Mixing oil and water

Psychologists often find that opposites attract in couples with personality disorders.

BY BRIDGET MURRAY, American Psychological Association Monitor staff[/color]


By now, Florida psychologist Florence Kaslow, PhD, has seen the pattern so often among some couples that it's practically a clinical archetype: Both parties have personality disorders (PDs)--but on opposite ends of the spectrum.

The fastidious, stoic spouse with obsessive-compulsive PD clashes with the often messy, flamboyant spouse with histrionic PD. Or, likewise, the self-absorbed, self-important person with narcissistic PD spars with the needy, clingy partner with dependent PD.

It may seem like an oversimplification, but all too commonly one person with a PD attracts someone with a different one, Kaslow has found in her 30-plus years of practice. What might underlie that pattern?

"They seem to have a fatal attraction for each other in that their personality patterns are complementary and reciprocal--which is one reason why, if they get divorced, they are likely to be attracted over and over to someone similar to their former partner," Kaslow says.

And although empirical research on the pattern is generally lacking--clinical trials on it are few and far between--support for Kaslow's contention appears in a number of books and reports in the literature, such as a theory paper on narcissistic PD in couples by Paul Links, MD, that appeared in 2002 in the American Journal of Psychotherapy (Vol. 56, No. 4). In it, Links maintains that a narcissist's PD severity and willingness to change can make or break a couple's attempts to fix problems.

Personality schisms, however, can complicate such attempts. Even if only one partner has a full-blown PD, the other partner often shows personality tendencies in the opposite direction, notes Los Angeles psychologist Marion Solomon, PhD, who wrote a chapter on treating borderline couples for a book Kaslow edited on couples treatment (see further reading). Most often, Kaslow and Solomon see attractions between people diagnosed with Cluster B (antisocial, borderline, histrionic and narcissistic) and Cluster C (avoidant, dependent and obsessive-compulsive) personality disorders.

Kaslow offers a theory on the attraction between Clusters B and C: "Someone in Cluster B or C will more likely seek a polar opposite they see as exhibiting qualities they lack and assume this will make them feel more complete or whole," she explains. "So, for example, the histrionic is attracted to the OCD perfectionist because of the histrionic's need to be stabilized, and the OCD person is fascinated by the histrionic's devil-may-care attitude. But after a while they start to rub each other the wrong way."

Fatal attraction

Problems derive from each partner's unexpected reaction to the other, Kaslow says. She explains: "These people often literally see the other person as 'their other half.' But that half is one they have cut off in themselves, so they're essentially attracted to the thing they've rejected or have a negative attitude toward."
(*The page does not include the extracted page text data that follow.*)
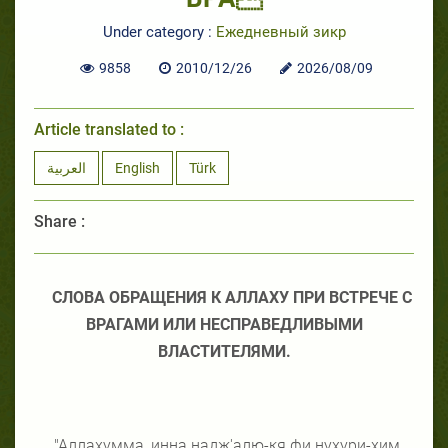
Under category :
Ежедневный зикр
9858
2010/12/26
2026/08/09
Article translated to :
العربية
English
Türk
Share :
СЛОВА ОБРАЩЕНИЯ К АЛЛАХУ ПРИ ВСТРЕЧЕ С
ВРАГАМИ ИЛИ НЕСПРАВЕДЛИВЫМИ
ВЛАСТИТЕЛЯМИ.
"Аллахумма, инна надж'алю-кя фи нухури-хим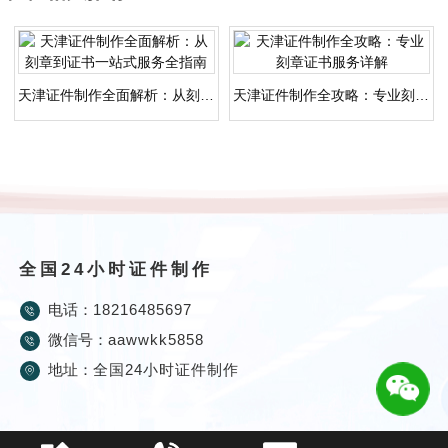
天津证件制作全面解析：从刻章到证书一站式服务全指南
天津证件制作全攻略：专业刻章证书服务详解
全国24小时证件制作
电话：
18216485697
微信号：
aawwkk5858
地址：
全国24小时证件制作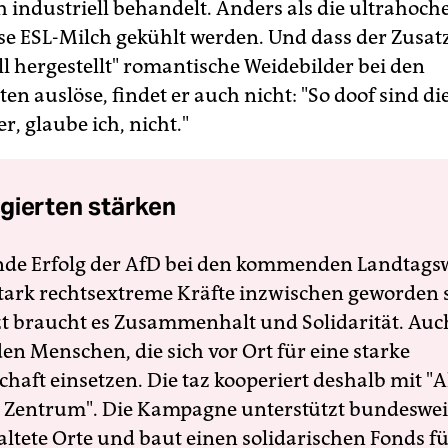
 industriell behandelt. Anders als die ultrahoch
e ESL-Milch gekühlt werden. Und dass der Zusat
ll hergestellt" romantische Weidebilder bei den
n auslöse, findet er auch nicht: "So doof sind di
, glaube ich, nicht."
gierten stärken
nde Erfolg der AfD bei den kommenden Landtags
 stark rechtsextreme Kräfte inzwischen geworden 
zt braucht es Zusammenhalt und Solidarität. Auc
en Menschen, die sich vor Ort für eine starke
schaft einsetzen. Die taz kooperiert deshalb mit "A
 Zentrum". Die Kampagne unterstützt bundesweit
altete Orte und baut einen solidarischen Fonds f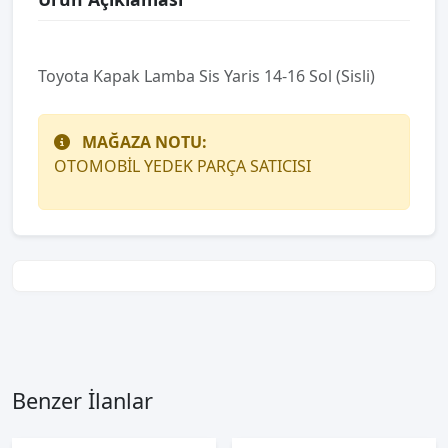
Toyota Kapak Lamba Sis Yaris 14-16 Sol (Sisli)
MAĞAZA NOTU:
OTOMOBİL YEDEK PARÇA SATICISI
Benzer İlanlar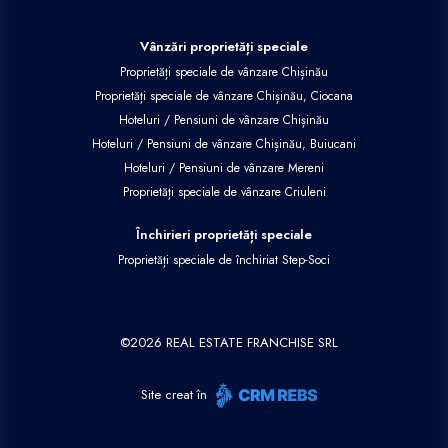
Vânzări proprietăți speciale
Proprietăți speciale de vânzare Chișinău
Proprietăți speciale de vânzare Chișinău, Ciocana
Hoteluri / Pensiuni de vânzare Chișinău
Hoteluri / Pensiuni de vânzare Chișinău, Buiucani
Hoteluri / Pensiuni de vânzare Mereni
Proprietăți speciale de vânzare Criuleni
Închirieri proprietăți speciale
Proprietăți speciale de închiriat Step-Soci
©
2026
REAL ESTATE FRANCHISE SRL
Site creat în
Exacerbating the situation is the fact that each partner stirs up some unconscious, unresolved developmental issue in the other, says Joan Lachkar, PhD, a Los Angeles practitioner who writes on partners who exhibit certain traits and characteristics of narcissistic and borderline PDs. For example, explains Lachkar, an instructor at the Southern California Psychoanalytic Institute, the borderline's neediness chips at the narcissist's armor against intimacy, and the narcissist's rejection stokes the borderline's abandonment anxiety, reaction to shame and tendency to feel shunned or abused.

Such partners are frequently developmentally arrested, forming a pattern that Lachkar calls "the dance" in a narcissistic/borderline relationship. The dysfunction in that dance--the narcissist's emotional withdrawal and the borderline's need for rejection and emotional upheaval--can stem largely from childhood attachment problems, a hallmark of personality disorders, Lachkar argues.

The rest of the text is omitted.